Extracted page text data
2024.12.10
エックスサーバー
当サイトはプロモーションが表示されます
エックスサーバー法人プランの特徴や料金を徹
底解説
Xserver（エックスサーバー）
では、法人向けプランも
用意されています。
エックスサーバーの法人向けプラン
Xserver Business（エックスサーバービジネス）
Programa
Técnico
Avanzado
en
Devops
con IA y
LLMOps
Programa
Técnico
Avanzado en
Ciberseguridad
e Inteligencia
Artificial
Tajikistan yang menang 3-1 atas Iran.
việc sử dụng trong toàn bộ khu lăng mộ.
==
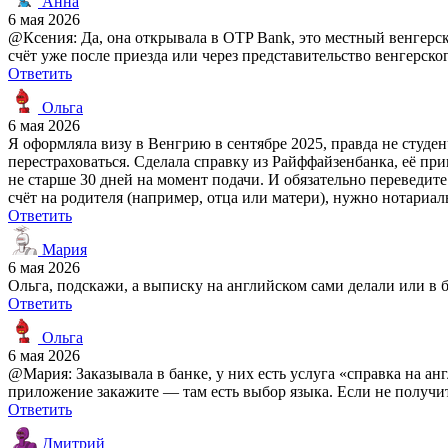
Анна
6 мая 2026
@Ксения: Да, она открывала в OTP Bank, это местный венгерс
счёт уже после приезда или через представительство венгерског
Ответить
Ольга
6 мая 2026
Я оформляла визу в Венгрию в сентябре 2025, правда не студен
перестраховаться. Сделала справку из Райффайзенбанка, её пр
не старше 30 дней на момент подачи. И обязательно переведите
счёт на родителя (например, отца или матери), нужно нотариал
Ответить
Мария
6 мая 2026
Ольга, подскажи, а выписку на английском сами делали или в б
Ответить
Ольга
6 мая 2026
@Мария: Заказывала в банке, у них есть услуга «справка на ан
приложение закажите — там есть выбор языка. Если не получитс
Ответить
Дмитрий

▸ **TASK GOAL**
Using the data above, extract exactly the lines from the one that holds "Xserver Business（エックスサーバービジネス）" to the one that holds "việc sử dụng trong toàn bộ khu lăng mộ.", both ends included, and no others.

▸ **WRITTEN REPLY**
Xserver Business（エックスサーバービジネス）
Programa
Técnico
Avanzado
en
Devops
con IA y
LLMOps
Programa
Técnico
Avanzado en
Ciberseguridad
e Inteligencia
Artificial
Tajikistan yang menang 3-1 atas Iran.
việc sử dụng trong toàn bộ khu lăng mộ.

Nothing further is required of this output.